I was just remember my earlier Ubuntu installs which (and maybe my memory is wrong) presented me with menus containing things like "File Roller", "Pidgin", etc. whereas a fresh install of Windows comes with fairly simple but clearly titled applications like "Paint", "Internet Explorer", "Notepad". You get the idea. But it looks like that area has been addressed by at least the most popular distributions so kudos!

Comment Re:"apt-get install" - WTF? (Score 1) 936

Your point is certainly valid and I admit that I didn't put enough thought into it before I wrote. Though you do admit that the names we see in Windows are much more familiar to us as many of them have been around almost as long as Windows has. Though I have to think that there is plenty of room for improvement both to icons and names to help linux adopters along. SOME distributions do add the extra description to the menu items. I seem to recall Mandrake used to do that with their KDE menus back in the day (using the optional program description field so that they could be turned off once you were familiar with them).

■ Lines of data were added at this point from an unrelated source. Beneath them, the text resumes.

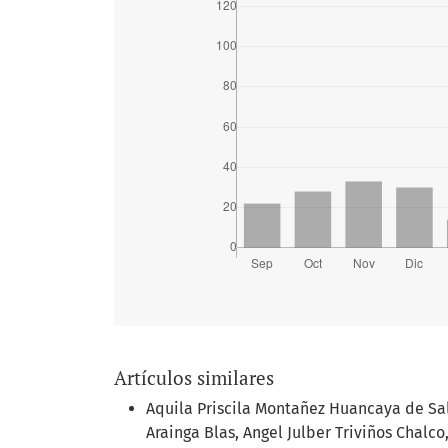
Artículos similares
Aquila Priscila Montañez Huancaya de Sal
Arainga Blas, Angel Julber Triviños Chalco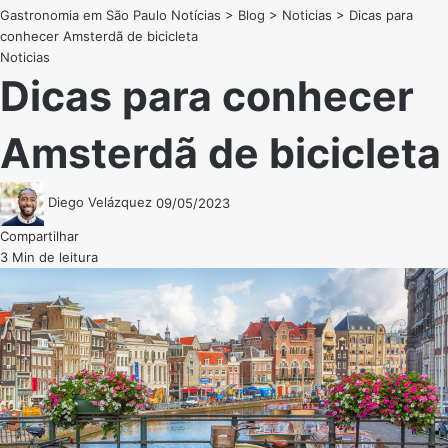
Gastronomia em São Paulo Notícias
>
Blog
>
Noticias
>
Dicas para
conhecer Amsterdã de bicicleta
Noticias
Dicas para conhecer
Amsterdã de bicicleta
Diego Velázquez
09/05/2023
Compartilhar
3 Min de leitura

I guess I'm just stuck in a wishful thinking pattern of saying, if you're willing to concede that Amarok is to be officially bundled with KDE, then can't we just rename it to KDE Media Player so I'm not left wondering what a blue fox icon will do when I click it and people don't laugh at me when I pronounce it wrong ;-)

As a side note, I personally don't suffer from these problems cause I've been around for a while, since RedHat 6 or thereabouts. I believe that GAIM made more sense than Pidgin since it at least retained a common Windows name inside of its own.

Comment Re:Lol (don't laugh so hard) (Score 1) 936

The problem is that by and large the "search" functions of package managers are completely useless. Suppose I'm searching for an instant messenger client. Coming from a Windows machine I'd use my "tech saviness" to search for "im" or maybe "im client". The result (performed using yum search on a fedora machine) returns 4523 programs. I'll give you an example entry:

"ftplib.i386 : Library of FTP routines"

That's odd, I searched on "im client" and it returned an ftp library, along with 4500 other useless entries and are seemingly unrelated to my search. It turns out it does that cause it breaks my two words up into two separate searches so it was actually "client" that returned the ftp result, even though "client" doesn't appear in the package name or short description.

  Now I know that I really want to install pidgin but what on earth would I ever search for that would return that? It turns out that even searching on the quoted string "instant messenger" won't return pidgin because the description uses the term "messenging". Sigh.

What bothers me about this situation is exactly what the author says in the article, recommending that people don't install updates for packages they don't recognize. So a major security hole gets patched in X11/whatever and the end-user reads this article and says, "shit, I don't know what the hell X11 is so I better not let it install that on my computer".